=== What this task involves ===
Each line below that includes the word "Nyttiga" is to be reported.

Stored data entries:
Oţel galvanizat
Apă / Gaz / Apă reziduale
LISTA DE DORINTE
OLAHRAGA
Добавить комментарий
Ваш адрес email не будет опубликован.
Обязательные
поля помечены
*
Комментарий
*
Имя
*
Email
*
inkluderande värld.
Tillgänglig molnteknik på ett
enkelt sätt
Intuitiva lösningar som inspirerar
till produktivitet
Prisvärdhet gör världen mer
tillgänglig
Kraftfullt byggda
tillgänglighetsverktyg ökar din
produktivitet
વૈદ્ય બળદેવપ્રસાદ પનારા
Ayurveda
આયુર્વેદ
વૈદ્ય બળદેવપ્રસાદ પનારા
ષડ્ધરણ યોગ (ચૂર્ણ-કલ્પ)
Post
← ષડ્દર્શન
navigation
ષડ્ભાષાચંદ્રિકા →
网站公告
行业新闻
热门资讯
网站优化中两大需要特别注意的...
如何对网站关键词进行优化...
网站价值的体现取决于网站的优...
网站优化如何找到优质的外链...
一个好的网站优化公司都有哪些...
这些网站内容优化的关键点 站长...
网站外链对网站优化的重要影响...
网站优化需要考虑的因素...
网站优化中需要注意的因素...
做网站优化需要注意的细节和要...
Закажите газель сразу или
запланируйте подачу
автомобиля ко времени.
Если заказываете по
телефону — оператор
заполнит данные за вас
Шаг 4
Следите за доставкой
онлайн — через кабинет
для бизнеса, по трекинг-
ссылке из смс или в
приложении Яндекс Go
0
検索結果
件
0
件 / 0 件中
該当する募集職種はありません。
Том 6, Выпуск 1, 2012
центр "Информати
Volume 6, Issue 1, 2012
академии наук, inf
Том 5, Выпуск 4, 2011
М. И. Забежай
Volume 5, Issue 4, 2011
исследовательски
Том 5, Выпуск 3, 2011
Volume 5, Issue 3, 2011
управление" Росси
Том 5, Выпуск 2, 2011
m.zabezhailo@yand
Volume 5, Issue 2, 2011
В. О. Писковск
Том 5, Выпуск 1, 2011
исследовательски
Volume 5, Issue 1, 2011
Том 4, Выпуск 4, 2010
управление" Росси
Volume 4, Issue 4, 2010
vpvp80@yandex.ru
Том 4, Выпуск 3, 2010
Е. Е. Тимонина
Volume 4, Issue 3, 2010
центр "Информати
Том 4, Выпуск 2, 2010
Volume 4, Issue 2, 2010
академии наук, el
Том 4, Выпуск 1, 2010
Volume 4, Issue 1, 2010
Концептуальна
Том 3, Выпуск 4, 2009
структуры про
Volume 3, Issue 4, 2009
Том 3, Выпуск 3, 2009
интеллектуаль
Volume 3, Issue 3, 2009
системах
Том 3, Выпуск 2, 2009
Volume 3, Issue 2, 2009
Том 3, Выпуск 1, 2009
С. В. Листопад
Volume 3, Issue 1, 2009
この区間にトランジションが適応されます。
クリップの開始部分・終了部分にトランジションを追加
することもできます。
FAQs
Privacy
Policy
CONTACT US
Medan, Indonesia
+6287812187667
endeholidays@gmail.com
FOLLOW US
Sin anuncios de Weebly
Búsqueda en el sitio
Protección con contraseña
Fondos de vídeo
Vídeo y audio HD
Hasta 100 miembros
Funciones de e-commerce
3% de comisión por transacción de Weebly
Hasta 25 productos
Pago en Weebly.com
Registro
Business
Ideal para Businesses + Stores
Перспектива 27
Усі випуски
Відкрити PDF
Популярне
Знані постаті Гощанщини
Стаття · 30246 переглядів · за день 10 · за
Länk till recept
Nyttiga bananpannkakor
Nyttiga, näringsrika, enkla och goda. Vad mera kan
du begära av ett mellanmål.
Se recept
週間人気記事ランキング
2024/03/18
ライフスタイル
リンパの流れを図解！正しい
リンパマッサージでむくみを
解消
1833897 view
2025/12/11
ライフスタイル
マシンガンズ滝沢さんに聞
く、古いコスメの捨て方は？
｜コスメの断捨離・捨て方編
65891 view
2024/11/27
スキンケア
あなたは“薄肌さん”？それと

=== Answer space ===
Nyttiga bananpannkakor
Nyttiga, näringsrika, enkla och goda. Vad mera kan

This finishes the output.